Publication at Faculty of Science, Central Library of Charles University |
2021

Abstract

Conventional photoelectrocatalysts composed of precious metals and inorganic elements have limited synthetic design, hence, hampered modularity of their photophysical properties. Here, we demonstrate a scalable, one-pot synthetic approach to grow organic polymer films on the surface of the conventional copper plate under mild conditions.

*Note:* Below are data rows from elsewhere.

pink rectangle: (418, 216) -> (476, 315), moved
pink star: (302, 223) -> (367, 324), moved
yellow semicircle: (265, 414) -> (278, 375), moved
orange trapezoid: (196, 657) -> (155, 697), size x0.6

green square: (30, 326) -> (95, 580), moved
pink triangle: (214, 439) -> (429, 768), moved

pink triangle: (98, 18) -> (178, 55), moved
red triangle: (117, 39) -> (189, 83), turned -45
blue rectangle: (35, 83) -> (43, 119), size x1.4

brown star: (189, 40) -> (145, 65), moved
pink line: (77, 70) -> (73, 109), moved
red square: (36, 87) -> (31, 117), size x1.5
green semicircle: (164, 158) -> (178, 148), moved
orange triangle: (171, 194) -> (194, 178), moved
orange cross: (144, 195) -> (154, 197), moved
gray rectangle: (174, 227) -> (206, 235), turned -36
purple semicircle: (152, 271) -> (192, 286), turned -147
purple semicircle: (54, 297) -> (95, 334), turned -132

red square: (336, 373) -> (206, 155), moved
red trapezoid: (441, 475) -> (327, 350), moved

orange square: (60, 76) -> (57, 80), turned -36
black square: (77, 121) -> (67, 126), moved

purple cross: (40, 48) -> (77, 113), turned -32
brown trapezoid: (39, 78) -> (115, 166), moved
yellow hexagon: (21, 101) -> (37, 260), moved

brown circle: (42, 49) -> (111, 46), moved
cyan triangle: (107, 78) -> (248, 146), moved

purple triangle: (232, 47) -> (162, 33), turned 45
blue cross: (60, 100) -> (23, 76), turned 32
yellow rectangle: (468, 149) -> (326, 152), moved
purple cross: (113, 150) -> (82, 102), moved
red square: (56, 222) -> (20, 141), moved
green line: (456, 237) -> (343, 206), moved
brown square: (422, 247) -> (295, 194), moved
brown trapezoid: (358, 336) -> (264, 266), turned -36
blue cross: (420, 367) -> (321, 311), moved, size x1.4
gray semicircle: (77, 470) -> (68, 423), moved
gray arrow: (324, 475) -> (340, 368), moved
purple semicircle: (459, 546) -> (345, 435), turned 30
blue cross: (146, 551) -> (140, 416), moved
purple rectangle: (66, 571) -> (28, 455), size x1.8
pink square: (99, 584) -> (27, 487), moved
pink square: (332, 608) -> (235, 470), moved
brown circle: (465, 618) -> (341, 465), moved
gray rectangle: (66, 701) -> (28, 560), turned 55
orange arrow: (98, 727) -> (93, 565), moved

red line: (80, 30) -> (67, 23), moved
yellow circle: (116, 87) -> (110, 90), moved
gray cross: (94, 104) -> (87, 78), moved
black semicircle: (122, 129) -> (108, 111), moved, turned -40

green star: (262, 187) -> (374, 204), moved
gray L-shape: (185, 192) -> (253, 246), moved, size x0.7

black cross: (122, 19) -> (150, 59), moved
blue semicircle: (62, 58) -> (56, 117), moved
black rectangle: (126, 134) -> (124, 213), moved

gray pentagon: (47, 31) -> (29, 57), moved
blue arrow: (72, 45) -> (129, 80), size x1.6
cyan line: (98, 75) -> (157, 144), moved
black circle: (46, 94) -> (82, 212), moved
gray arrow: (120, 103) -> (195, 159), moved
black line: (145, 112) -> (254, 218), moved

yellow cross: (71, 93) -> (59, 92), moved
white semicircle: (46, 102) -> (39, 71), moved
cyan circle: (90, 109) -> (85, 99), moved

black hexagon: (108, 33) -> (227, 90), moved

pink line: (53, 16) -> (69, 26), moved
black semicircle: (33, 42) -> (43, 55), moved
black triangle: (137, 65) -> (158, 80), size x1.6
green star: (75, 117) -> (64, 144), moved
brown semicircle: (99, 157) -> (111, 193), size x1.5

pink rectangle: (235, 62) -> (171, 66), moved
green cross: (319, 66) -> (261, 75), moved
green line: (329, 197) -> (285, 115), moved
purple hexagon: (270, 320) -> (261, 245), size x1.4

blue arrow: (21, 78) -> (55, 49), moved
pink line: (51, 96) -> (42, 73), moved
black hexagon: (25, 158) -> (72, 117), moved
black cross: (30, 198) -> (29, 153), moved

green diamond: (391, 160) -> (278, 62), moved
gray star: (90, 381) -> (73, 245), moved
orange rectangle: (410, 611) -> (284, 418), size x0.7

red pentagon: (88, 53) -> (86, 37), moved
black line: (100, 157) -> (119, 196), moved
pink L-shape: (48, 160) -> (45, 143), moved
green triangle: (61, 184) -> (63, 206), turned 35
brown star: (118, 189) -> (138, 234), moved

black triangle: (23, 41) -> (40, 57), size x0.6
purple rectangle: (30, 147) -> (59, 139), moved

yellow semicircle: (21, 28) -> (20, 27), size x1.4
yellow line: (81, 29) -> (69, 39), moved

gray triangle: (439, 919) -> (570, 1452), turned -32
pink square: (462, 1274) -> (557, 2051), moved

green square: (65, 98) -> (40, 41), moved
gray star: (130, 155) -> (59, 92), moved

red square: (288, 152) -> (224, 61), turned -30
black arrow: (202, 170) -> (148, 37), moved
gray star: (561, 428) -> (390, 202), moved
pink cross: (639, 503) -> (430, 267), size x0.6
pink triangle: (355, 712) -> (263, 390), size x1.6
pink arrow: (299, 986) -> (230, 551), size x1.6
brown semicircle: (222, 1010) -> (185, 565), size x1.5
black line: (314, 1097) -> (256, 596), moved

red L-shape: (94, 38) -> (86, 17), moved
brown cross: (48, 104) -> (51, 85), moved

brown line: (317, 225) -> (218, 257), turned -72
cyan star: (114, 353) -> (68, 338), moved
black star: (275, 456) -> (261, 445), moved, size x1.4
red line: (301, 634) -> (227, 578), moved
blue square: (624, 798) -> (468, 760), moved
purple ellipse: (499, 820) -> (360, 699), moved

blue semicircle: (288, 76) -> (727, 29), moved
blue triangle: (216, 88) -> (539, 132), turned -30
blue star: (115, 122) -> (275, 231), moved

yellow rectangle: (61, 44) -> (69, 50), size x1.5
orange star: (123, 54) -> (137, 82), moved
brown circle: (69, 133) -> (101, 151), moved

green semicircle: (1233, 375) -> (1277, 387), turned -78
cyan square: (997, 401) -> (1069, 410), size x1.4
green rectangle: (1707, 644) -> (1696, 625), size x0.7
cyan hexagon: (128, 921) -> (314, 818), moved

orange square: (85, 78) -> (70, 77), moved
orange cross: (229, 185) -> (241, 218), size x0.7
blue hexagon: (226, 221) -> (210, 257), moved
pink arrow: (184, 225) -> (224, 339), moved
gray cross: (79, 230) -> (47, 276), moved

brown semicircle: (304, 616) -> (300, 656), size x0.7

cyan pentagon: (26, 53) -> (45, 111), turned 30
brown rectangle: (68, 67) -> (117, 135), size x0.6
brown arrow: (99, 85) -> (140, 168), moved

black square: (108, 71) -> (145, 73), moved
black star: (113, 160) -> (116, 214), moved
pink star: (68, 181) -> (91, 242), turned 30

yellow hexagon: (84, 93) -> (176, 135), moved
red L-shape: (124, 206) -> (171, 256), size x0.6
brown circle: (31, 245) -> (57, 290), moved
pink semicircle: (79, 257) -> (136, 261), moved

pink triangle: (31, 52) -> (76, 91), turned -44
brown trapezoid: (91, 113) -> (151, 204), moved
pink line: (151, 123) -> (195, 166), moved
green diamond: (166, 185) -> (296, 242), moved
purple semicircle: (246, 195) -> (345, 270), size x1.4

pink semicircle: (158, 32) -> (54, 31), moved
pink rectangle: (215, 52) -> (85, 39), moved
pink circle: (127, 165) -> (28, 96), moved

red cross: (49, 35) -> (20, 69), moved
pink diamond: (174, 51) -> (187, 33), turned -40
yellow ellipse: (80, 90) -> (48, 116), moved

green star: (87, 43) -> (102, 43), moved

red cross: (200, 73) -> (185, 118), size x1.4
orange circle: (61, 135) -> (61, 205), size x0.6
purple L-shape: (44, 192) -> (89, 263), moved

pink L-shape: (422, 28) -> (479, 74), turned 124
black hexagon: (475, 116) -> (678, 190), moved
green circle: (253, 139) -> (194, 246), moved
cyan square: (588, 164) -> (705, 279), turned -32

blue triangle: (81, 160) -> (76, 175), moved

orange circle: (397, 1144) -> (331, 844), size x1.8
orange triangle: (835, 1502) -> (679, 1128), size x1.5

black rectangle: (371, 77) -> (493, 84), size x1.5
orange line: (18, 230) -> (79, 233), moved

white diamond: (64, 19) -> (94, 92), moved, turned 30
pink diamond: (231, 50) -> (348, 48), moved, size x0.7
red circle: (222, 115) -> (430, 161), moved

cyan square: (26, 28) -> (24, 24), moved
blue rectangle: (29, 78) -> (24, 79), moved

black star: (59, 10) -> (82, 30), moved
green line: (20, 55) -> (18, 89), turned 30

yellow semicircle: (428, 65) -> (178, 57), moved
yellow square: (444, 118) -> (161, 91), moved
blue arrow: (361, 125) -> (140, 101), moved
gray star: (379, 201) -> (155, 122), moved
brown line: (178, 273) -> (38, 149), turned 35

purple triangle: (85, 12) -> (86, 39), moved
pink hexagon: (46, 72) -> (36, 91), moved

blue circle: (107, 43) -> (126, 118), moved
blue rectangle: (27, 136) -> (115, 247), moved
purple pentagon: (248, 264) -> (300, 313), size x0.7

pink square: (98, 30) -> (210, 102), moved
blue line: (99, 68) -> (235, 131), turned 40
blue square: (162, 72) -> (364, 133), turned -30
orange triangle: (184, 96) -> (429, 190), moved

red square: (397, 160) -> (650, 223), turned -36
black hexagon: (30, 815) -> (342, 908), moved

Molecular precursors, containing electron-rich thiophene and electron-deficient triazine-rings, were combined into a donor-acceptor pi-conjugated polymer with a broad visible light adsorption range due to a narrow bandgap of 1.42 eV. The strong charge push-pull effect enabled the fabricated donor-acceptor material to have a marked activity as an electrode in a photoelectrochemical cell, reaching anodic photocurrent density of 6.8 mu A cm(-2) (at 0.6 V vs.

Ag/AgCl, pH 7). This value is 3 times higher than that of the model donor-donor thiophene-only-based polymer and twice as high as that of the analogue synthesized in bulk using the heterogenous CuCl catalyst.

In addition, the fabricated photoanode showed a 2-fold increase in the photoelectrocatalytic oxygen evolution from water upon simulated sunlight irradiation with the photocurrent density up to 4.8 mA cm(-2) (at 1.0 V vs. Ag/AgCl, pH 14).

The proposed engineering strategy opens new pathways toward the fabrication of efficient organic "green" materials for photoelectrocatalytic solar energy conversion.